Petitioner filed a notice of post-conviction relief in Arizona state court on January 20, 2011. (Doc. 14-5). The postconviction court granted an evidentiary hearing on four of Petitioner's claims and denied the remaining claims on the briefing, including Petitioner's arguments that his appellate counsel was ineffective for failing to argue that the trial court improperly limited his cross-examination of Verdugo, and that the cumulative errors by counsel unconstitutionally prejudiced the guilt phase of his trial. (Doc. 18-2 at 5-6).[2] Two of the claims the court granted an evidentiary hearing on-trial counsel's ineffectiveness in failing to hire a pathologist to challenge the medical examiner's testimony; and appellate counsel's ineffectiveness in failing to argue on direct appeal that the trial court erred in denying Petitioner's request for a lesser-included instruction on the felony murder child abuse charge-are at issue in Petitioner's federal habeas petition. (Id.; Doc. 1).
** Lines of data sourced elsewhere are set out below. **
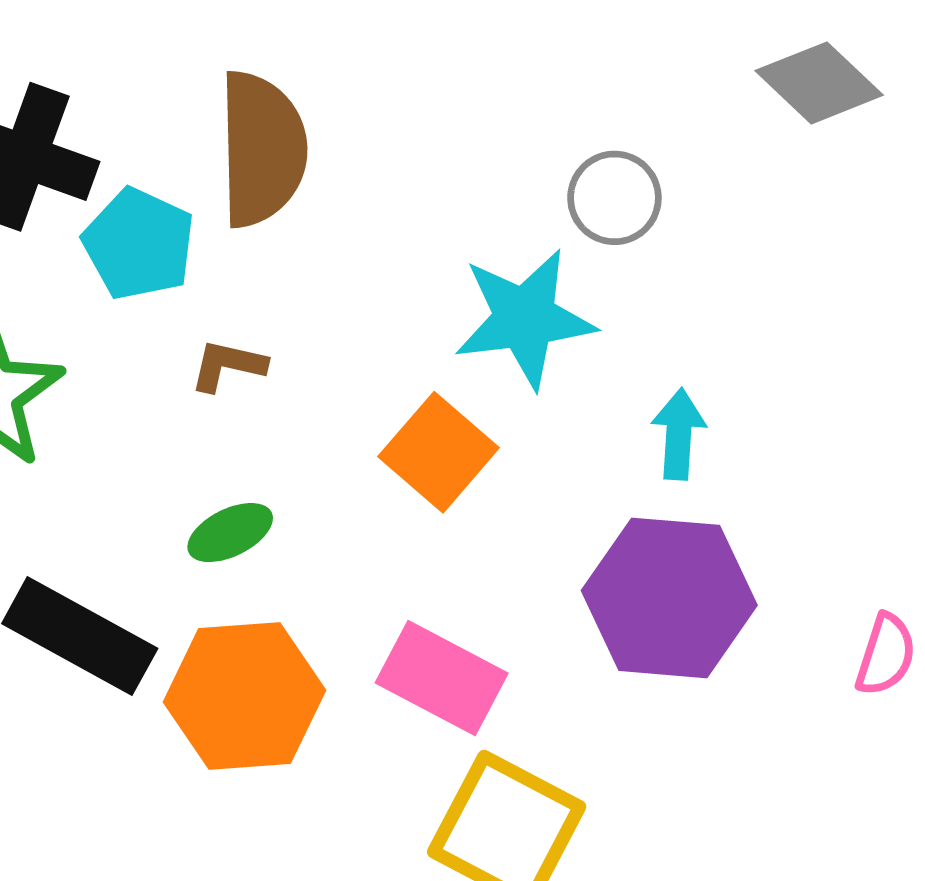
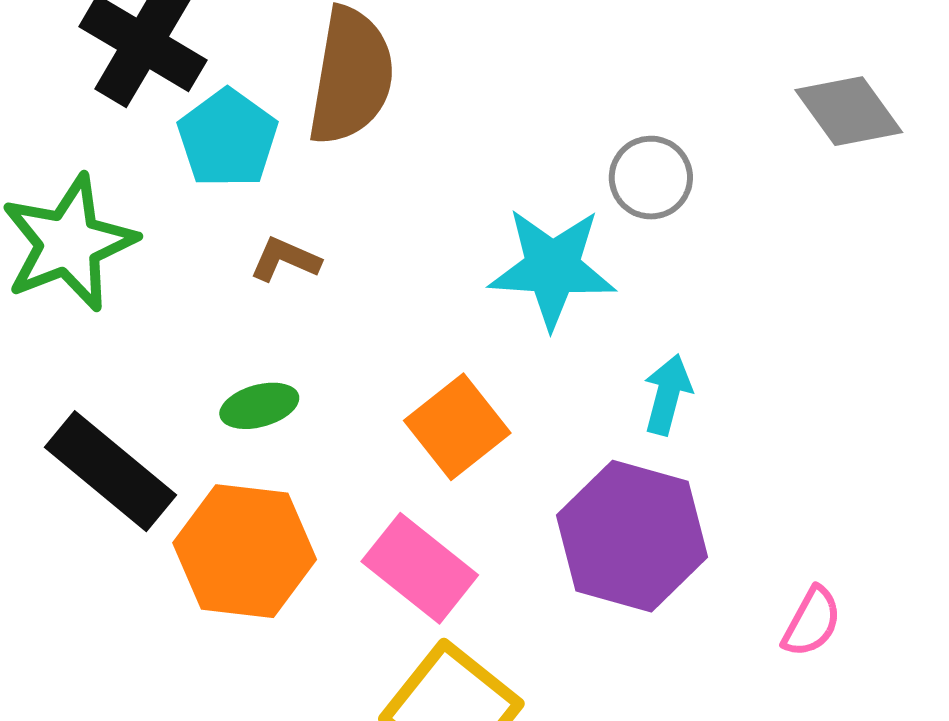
orange square: (439, 452) -> (457, 427), moved

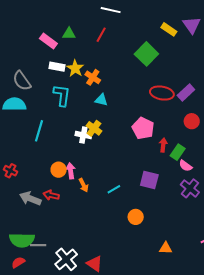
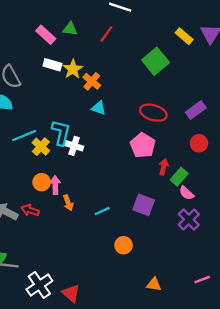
red ellipse: (162, 93) -> (153, 113), moved
cyan L-shape: (62, 95) -> (61, 133), moved
yellow cross: (94, 128) -> (41, 147), moved
cyan line: (39, 131) -> (24, 136), turned 45

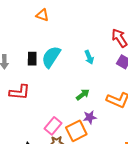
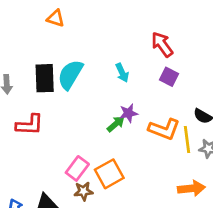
black rectangle: (32, 59) -> (45, 78), size x1.5
purple star: (90, 117) -> (129, 113), moved

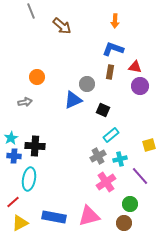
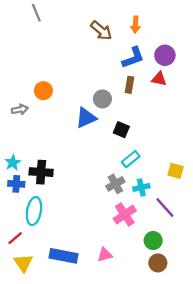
brown arrow: (62, 26) -> (101, 30), moved
blue L-shape: (113, 49) -> (133, 58), turned 140
purple circle: (140, 86) -> (165, 55), moved
gray arrow: (25, 102) -> (20, 110), moved
yellow square: (149, 145) -> (176, 171), turned 32
pink triangle: (89, 216) -> (105, 255), size x0.6
yellow triangle: (20, 223) -> (23, 263), turned -36
brown circle: (124, 223) -> (158, 263), moved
Following the July 14 and 15, 2014, evidentiary hearing, the state PCR court denied these remaining claims. (Doc. 19). Petitioner appealed to the Arizona Supreme Court; on September 22, 2015, the Arizona Supreme Court summarily denied review. (Doc. 20-3).
Petitioner filed the instant habeas petition on March 1, 2017. (Doc. 1).
Petitioner raises four grounds for relief in his federal habeas petition, which he filed pro se. First, he claims that his trial counsel was ineffective for failing to retain a pathologist who would have helped him prove that he “did not cause the fatal injury” and would have assisted in the cross-examination of the state's pathology expert (“Ground One”). (Doc. 1 at 6). Second, Petitioner says that he was denied effective assistance of appellate counsel when his counsel failed to argue on appeal that the trial court erred by refusing to give a lesser-included instruction for reckless child abuse (“Ground Two”). (Id. at 7). Third, Petitioner claims he was denied effective assistance of appellate counsel when appellate counsel failed to argue the trial court erred in refusing Petitioner the right to cross-examine his “co-defendant Verdugo about bias and a motive to lie” (“Ground Three”). (Id. at 8). Finally, Petitioner argues that he is entitled to habeas relief because the cumulative effect of his trial and appellate counsels' deficient performance has deprived him of the effective assistance of counsel (“Ground Four”). (Id. at 9). Respondents filed a Response (Docs. 11-21). Petitioner was subsequently appointed counsel (Doc. 24). After requesting multiple extensions of time, [3] and after several changes in appointed counsel (Docs. 24; 39; 47), Petitioner filed a 65-page counseled Reply in support of his Petition (Doc. 63).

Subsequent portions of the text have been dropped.